From the first line to the last, retype the records exactly and skip the pictures.

Dataset records START

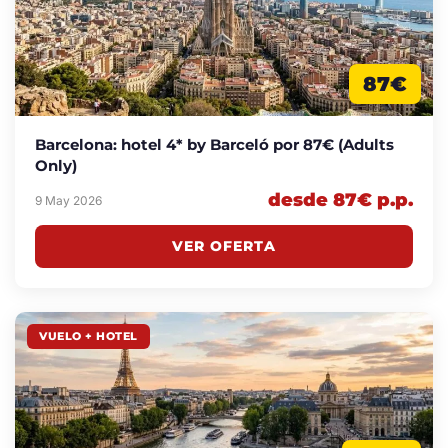
87€
Barcelona: hotel 4* by Barceló por 87€ (Adults
Only)
desde 87€ p.p.
9 May 2026
VER OFERTA
VUELO + HOTEL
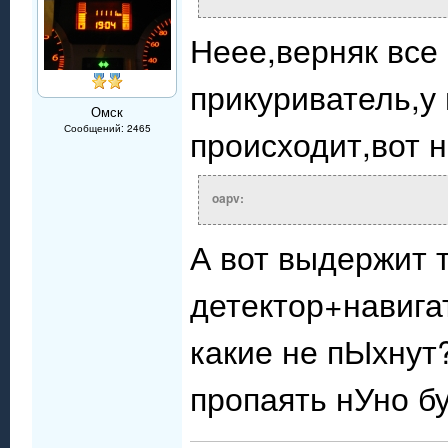
Неее,верняк все
прикуриватель,у 
Омск
Сообщений: 2465
происходит,вот 
oapv:
А вот выдержит 
детектор+навига
какие не пЫхнут
пропаять нУно б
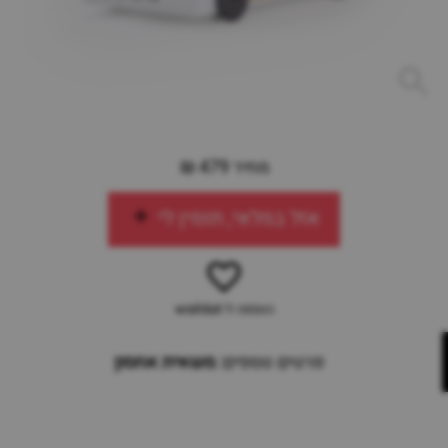
מחיר 479 ₪
אזל במלאי, תזמין לי
הוספה ל-wishlist
פרטים נוספים:
משאית אחסון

Dataset records END

▶ Solution for this exercise
87€
Barcelona: hotel 4* by Barceló por 87€ (Adults
Only)
desde 87€ p.p.
9 May 2026
VER OFERTA
VUELO + HOTEL
Неее,верняк все
прикуриватель,у 
Омск
Сообщений: 2465
происходит,вот 
oapv:
А вот выдержит 
детектор+навига
какие не пЫхнут
пропаять нУно б
מחיר 479 ₪
אזל במלאי, תזמין לי
הוספה ל-wishlist
פרטים נוספים:
משאית אחסון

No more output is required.